Posted 15 January 2020 at 1:26 PM

By Joseph Mellor

This is the sixth article in the Making Sense of C series. In this article, we're going to discuss the types built into the C language. We'll focus mainly on the numerical applications of these types and how they interact with each other.

I apologize for the type punning in the tagline above. Credit to Jake Doerfler for showing me that pun.

So far, we've determined that we're going to give the compiler a file we want it to read, we've come up with a few basic rules about the format of the file (e.g. ending statements with semicolons), we've come up with a way to tell the compiler to ignore our comments within the code, we've established that we can do arithmetic, and we've set up a system for declaring variables, but we've only specified one type, an int. We've also never discussed how we can use floating point types in C, nor what we should do when different types interact.

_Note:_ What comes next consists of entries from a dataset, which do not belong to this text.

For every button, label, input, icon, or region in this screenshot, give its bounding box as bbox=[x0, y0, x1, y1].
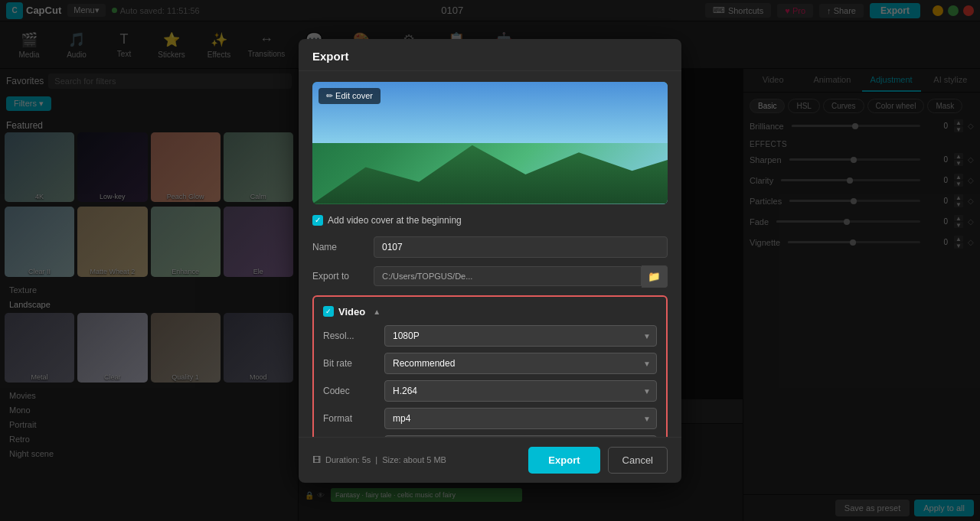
film-icon: 🎞 bbox=[312, 455, 321, 464]
format-select[interactable]: mp4 mov avi bbox=[384, 408, 657, 429]
video-section-header: ✓ Video ▲ bbox=[323, 306, 657, 317]
modal-footer: 🎞 Duration: 5s | Size: about 5 MB Export… bbox=[299, 437, 681, 483]
name-row: Name bbox=[312, 236, 668, 258]
bitrate-select-wrapper: Low Medium Recommended High ▼ bbox=[384, 353, 657, 374]
resolution-label: Resol... bbox=[323, 331, 384, 341]
footer-info: 🎞 Duration: 5s | Size: about 5 MB bbox=[312, 455, 446, 464]
add-cover-checkbox[interactable]: ✓ bbox=[312, 215, 323, 226]
cover-preview: ✏ Edit cover bbox=[312, 82, 668, 204]
export-path-input[interactable] bbox=[374, 266, 642, 286]
add-cover-label: Add video cover at the beginning bbox=[328, 215, 462, 226]
framerate-select[interactable]: 24fps 25fps 30fps 60fps bbox=[384, 435, 657, 437]
resolution-select-wrapper: 720P 1080P 2K 4K ▼ bbox=[384, 325, 657, 347]
name-input[interactable] bbox=[374, 236, 668, 258]
edit-cover-button[interactable]: ✏ Edit cover bbox=[318, 88, 381, 104]
bitrate-row: Bit rate Low Medium Recommended High ▼ bbox=[323, 353, 657, 374]
video-section-title: Video bbox=[338, 306, 365, 317]
modal-overlay: Export ✏ Edit cover ✓ Add video cover at… bbox=[0, 0, 980, 521]
format-select-wrapper: mp4 mov avi ▼ bbox=[384, 408, 657, 429]
format-label: Format bbox=[323, 413, 384, 424]
video-checkbox[interactable]: ✓ bbox=[323, 306, 334, 317]
name-label: Name bbox=[312, 242, 374, 252]
footer-actions: Export Cancel bbox=[528, 447, 668, 474]
codec-select[interactable]: H.264 H.265 ProRes bbox=[384, 380, 657, 402]
export-to-label: Export to bbox=[312, 271, 374, 282]
resolution-row: Resol... 720P 1080P 2K 4K ▼ bbox=[323, 325, 657, 347]
duration-text: Duration: 5s bbox=[325, 455, 371, 464]
add-cover-row: ✓ Add video cover at the beginning bbox=[312, 215, 668, 226]
video-section: ✓ Video ▲ Resol... 720P 1080P 2K 4K ▼ bbox=[312, 295, 668, 437]
export-modal: Export ✏ Edit cover ✓ Add video cover at… bbox=[299, 39, 681, 483]
framerate-select-wrapper: 24fps 25fps 30fps 60fps ▼ bbox=[384, 435, 657, 437]
format-row: Format mp4 mov avi ▼ bbox=[323, 408, 657, 429]
export-main-button[interactable]: Export bbox=[528, 447, 599, 474]
folder-browse-button[interactable]: 📁 bbox=[642, 265, 668, 288]
modal-body: ✏ Edit cover ✓ Add video cover at the be… bbox=[299, 71, 681, 437]
resolution-select[interactable]: 720P 1080P 2K 4K bbox=[384, 325, 657, 347]
video-expand-icon[interactable]: ▲ bbox=[373, 308, 381, 316]
modal-header: Export bbox=[299, 39, 681, 71]
codec-label: Codec bbox=[323, 386, 384, 396]
codec-select-wrapper: H.264 H.265 ProRes ▼ bbox=[384, 380, 657, 402]
cancel-button[interactable]: Cancel bbox=[608, 447, 668, 474]
modal-title: Export bbox=[312, 50, 349, 63]
bitrate-label: Bit rate bbox=[323, 358, 384, 369]
codec-row: Codec H.264 H.265 ProRes ▼ bbox=[323, 380, 657, 402]
export-path-container: 📁 bbox=[374, 265, 668, 288]
bitrate-select[interactable]: Low Medium Recommended High bbox=[384, 353, 657, 374]
export-to-row: Export to 📁 bbox=[312, 265, 668, 288]
size-text: Size: about 5 MB bbox=[382, 455, 446, 464]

If you haven't read the article on managing memory, you should read it to understand why we have multiple types to represent whole numbers. If you want to know more about how your computer represents integers, read the article on integer representation. Lastly, if you want to know more about how your computer represents floating point numbers, read the article on representing floating point numbers.

Topics Covered

Integral Types
Signed vs Unsigned Types
Floating Point Types
Interactions Between Different Types

Integral Types

So, we need to have a few different integral types because we want people to use memory effectively. If they want big numbers, we can let them use big numbers. If they don't need to use big numbers, we can let them use numbers that take up less memory to help them write efficient programs. If they're using computers with little memory (such as embedded computers), then they'll be able to save space. We should also let them declare signed and unsigned versions of the types since sometimes they won't need negative numbers, and doing so will allow them to use twice as many positive numbers.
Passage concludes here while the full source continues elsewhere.